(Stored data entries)
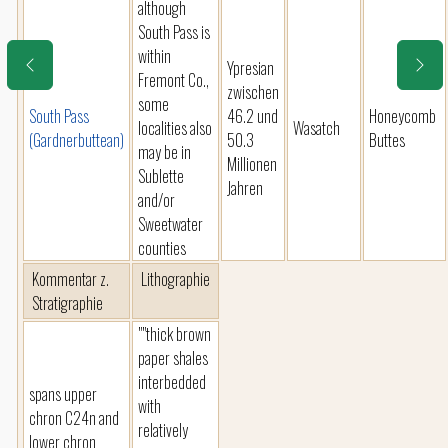
although
South Pass is
within
Ypresian
Fremont Co.,
zwischen
some
South Pass
46.2 und
Honeycomb
localities also
Wasatch
(Gardnerbuttean)
50.3
Buttes
may be in
Millionen
Sublette
Jahren
and/or
Sweetwater
counties
Kommentar z.
Lithographie
Stratigraphie
""thick brown
paper shales
interbedded
spans upper
with
chron C24n and
relatively
lower chron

» TASK
Give an exact copy of the data, and omit any pictures it holds.

» ANSWER FOR THIS EXERCISE
although
South Pass is
within
Ypresian
Fremont Co.,
zwischen
some
South Pass
46.2 und
Honeycomb
localities also
Wasatch
(Gardnerbuttean)
50.3
Buttes
may be in
Millionen
Sublette
Jahren
and/or
Sweetwater
counties
Kommentar z.
Lithographie
Stratigraphie
""thick brown
paper shales
interbedded
spans upper
with
chron C24n and
relatively
lower chron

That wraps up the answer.